Ariste. — Vous avez raison.
Eudoxe. — N’avons-nous pas ainsi découvert quel est le vêtement nécessaire de la multiplicité connue par la pensée dans l’expérience ?
Ariste. — Nous l’avons découvert.
Eudoxe. — Et cette nécessité de l’espace comme forme de l’expérience n’est-elle pas le principe de la géométrie universelle ?
Ariste. — Comment cela ?
Eudoxe. — N’est-ce pas par la nécessité de ce principe que le géomètre, lorsqu’il étudie les propriétés nécessaires des figures dans l’espace, est certain d’étudier la nature même ?
Ariste. — Comment en serait-il certain autrement ?
Eudoxe. — Mais nous n’avons rien dit du changement ?
Ariste. — Non.
Eudoxe. — Et de ce que sera vêtement du changement ?
Ariste. — Je suis curieux de le savoir.
Eudoxe. — Comment donc la pensée connaîtra-t-elle qu’une chose change en restant la même ?

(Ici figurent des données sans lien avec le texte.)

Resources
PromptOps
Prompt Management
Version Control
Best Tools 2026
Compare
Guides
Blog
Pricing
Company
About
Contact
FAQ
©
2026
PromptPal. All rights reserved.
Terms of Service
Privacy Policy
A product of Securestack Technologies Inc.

Ariste. — Je ne vois pas comment cela serait possible ?
Eudoxe. — L’union du changeant et de l’immuable n’est-elle pas connue sous la forme du mouvement ?
Ariste. — Comment cela ?
Eudoxe. — Se mouvoir n’est-ce donc pas changer en restant le même ?
Ariste. — Cela est vrai.
Eudoxe. — Ainsi le mouvement est la forme intelligible du changement, comme l’espace est la forme intelligible de la multiplicité ?
Ariste. — Il faut l’accorder.
Eudoxe. — Ainsi la pensée sera conduite nécessairement à connaître tout changement comme un mouvement ?
Ariste. — Elle ne peut y échapper.
Eudoxe. — Et cette nécessité du mouvement comme forme de l’expérience n’est-elle pas le principe de la mécanique universelle ?
Ariste. — Comment cela ?
Eudoxe. — N’est-ce pas par la nécessité de ce principe que le mathématicien, lorsqu’il étudie les propriétés nécessaires du mouvement dans l’espace, est certain d’étudier la nature même ?
Ariste. — Vous avez raison. Mais je vous avoue que je vous suis avec peine dans la démonstration de ces principes, si nouveaux pour moi.